■ YOUR OBJECTIVE: The response should repeat word for word every line below from the one with "E47 – Freebirth & Taking" to the one with "remember your settings", inclusive, and nothing else; leave pictures out.

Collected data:
++++++

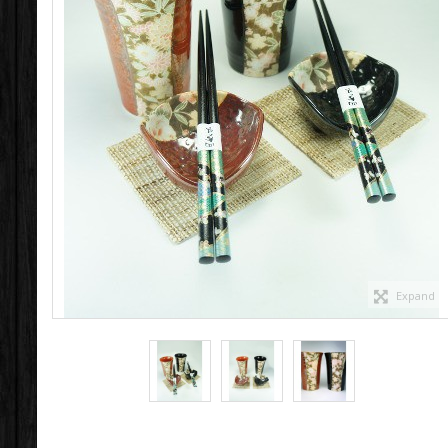
Expand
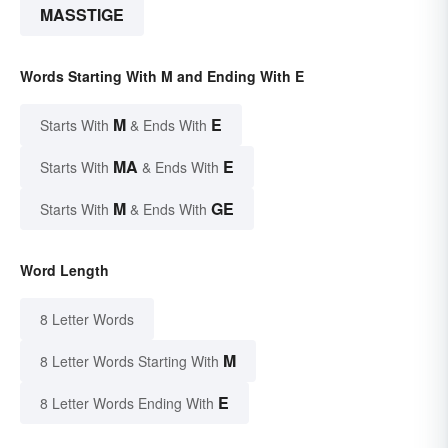
MASSTIGE
Words Starting With M and Ending With E
M
E
Starts With
& Ends With
MA
E
Starts With
& Ends With
M
GE
Starts With
& Ends With
Word Length
8 Letter Words
M
8 Letter Words Starting With
E
8 Letter Words Ending With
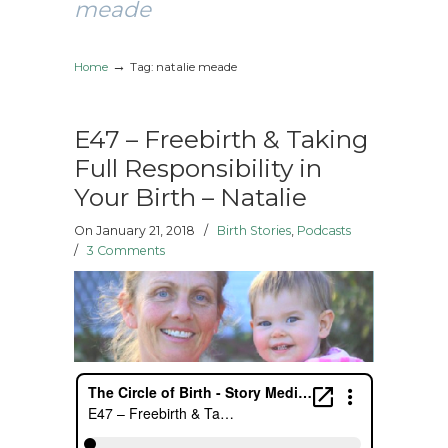
meade
→
Home
Tag: natalie meade
E47 – Freebirth & Taking
Full Responsibility in
Your Birth – Natalie
On January 21, 2018
/
Birth Stories
,
Podcasts
/
3 Comments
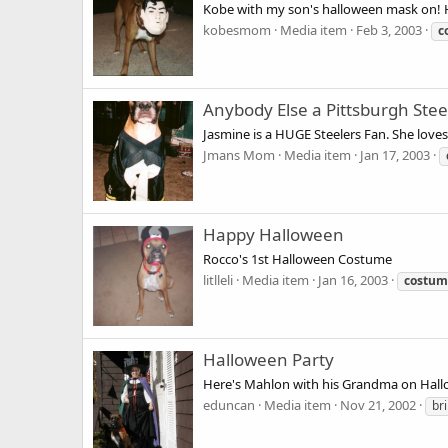
Kobe with my son's halloween mask on! 
kobesmom
Media item
Feb 3, 2003
c
Anybody Else a Pittsburgh Stee
Jasmine is a HUGE Steelers Fan. She love
Jmans Mom
Media item
Jan 17, 2003
Happy Halloween
Rocco's 1st Halloween Costume
litlleli
Media item
Jan 16, 2003
costum
Halloween Party
Here's Mahlon with his Grandma on Hallo
eduncan
Media item
Nov 21, 2002
br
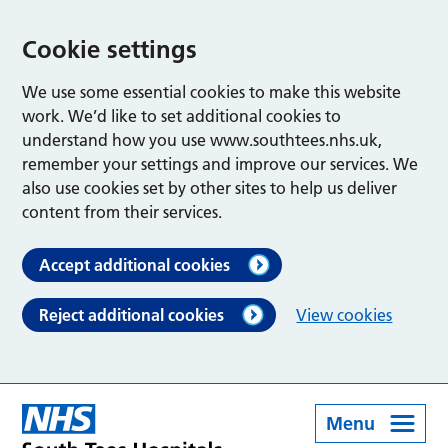
Cookie settings
We use some essential cookies to make this website
work. We’d like to set additional cookies to
understand how you use www.southtees.nhs.uk,
remember your settings and improve our services. We
also use cookies set by other sites to help us deliver
content from their services.
Accept additional cookies
Reject additional cookies
View cookies
Menu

++++++

■ REPLY TO THE EXERCISE:
E47 – Freebirth & Taking
Full Responsibility in
Your Birth – Natalie
On January 21, 2018
/
Birth Stories
,
Podcasts
/
3 Comments
Kobe with my son's halloween mask on! 
kobesmom
Media item
Feb 3, 2003
c
Anybody Else a Pittsburgh Stee
Jasmine is a HUGE Steelers Fan. She love
Jmans Mom
Media item
Jan 17, 2003
Happy Halloween
Rocco's 1st Halloween Costume
litlleli
Media item
Jan 16, 2003
costum
Halloween Party
Here's Mahlon with his Grandma on Hallo
eduncan
Media item
Nov 21, 2002
br
Cookie settings
We use some essential cookies to make this website
work. We’d like to set additional cookies to
understand how you use www.southtees.nhs.uk,
remember your settings and improve our services. We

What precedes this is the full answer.